— Material provided —
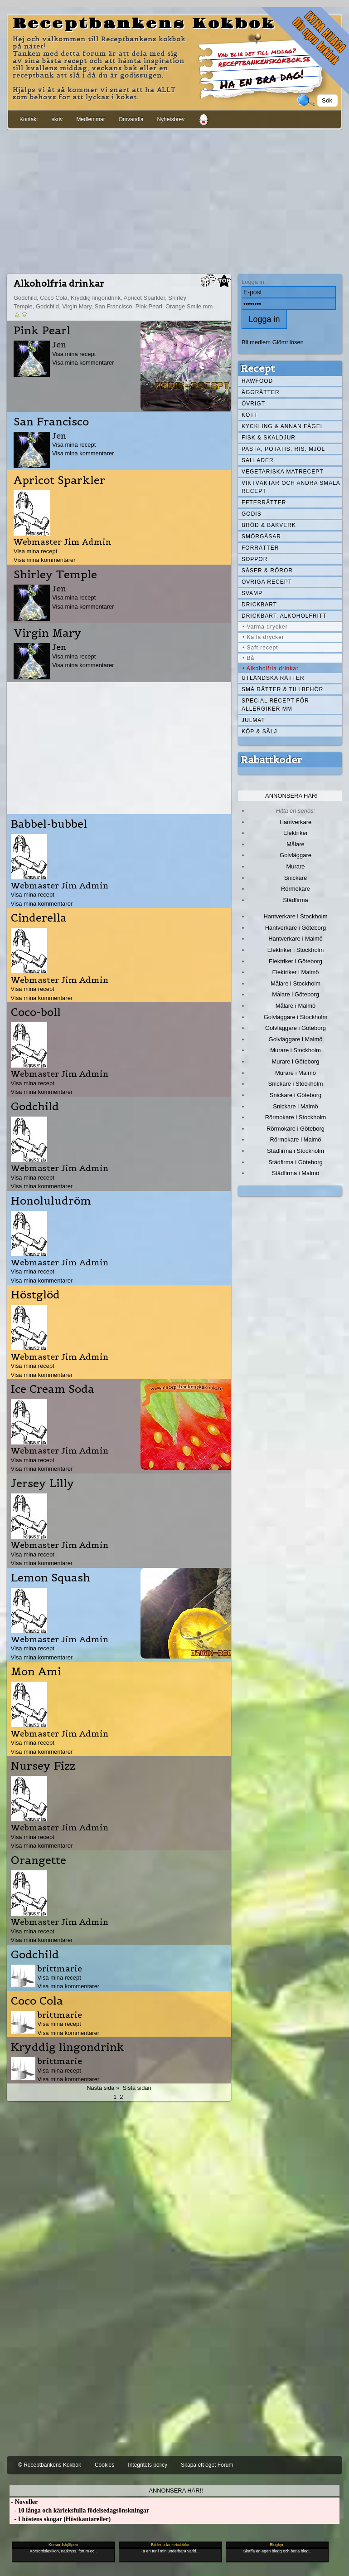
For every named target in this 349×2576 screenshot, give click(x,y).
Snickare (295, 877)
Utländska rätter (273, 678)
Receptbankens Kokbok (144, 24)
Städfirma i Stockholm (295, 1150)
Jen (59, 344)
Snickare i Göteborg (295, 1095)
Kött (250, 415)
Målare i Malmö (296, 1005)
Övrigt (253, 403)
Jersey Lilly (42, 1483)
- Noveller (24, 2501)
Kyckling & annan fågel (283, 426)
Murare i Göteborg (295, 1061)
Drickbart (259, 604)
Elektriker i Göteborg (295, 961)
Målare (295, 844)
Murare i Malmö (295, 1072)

...

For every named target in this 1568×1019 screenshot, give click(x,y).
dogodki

— Assignment —
Of the entries above, repeat exactly the lines between the line with "For every named target in this 349×2576" and the line with "Murare i Malmö (295, 1072)", inclusive, and no others.

— Finished exercise —
For every named target in this 349×2576 screenshot, give click(x,y).
Snickare (295, 877)
Utländska rätter (273, 678)
Receptbankens Kokbok (144, 24)
Städfirma i Stockholm (295, 1150)
Jen (59, 344)
Snickare i Göteborg (295, 1095)
Kött (250, 415)
Målare i Malmö (296, 1005)
Övrigt (253, 403)
Jersey Lilly (42, 1483)
- Noveller (24, 2501)
Kyckling & annan fågel (283, 426)
Murare i Göteborg (295, 1061)
Drickbart (259, 604)
Elektriker i Göteborg (295, 961)
Målare (295, 844)
Murare i Malmö (295, 1072)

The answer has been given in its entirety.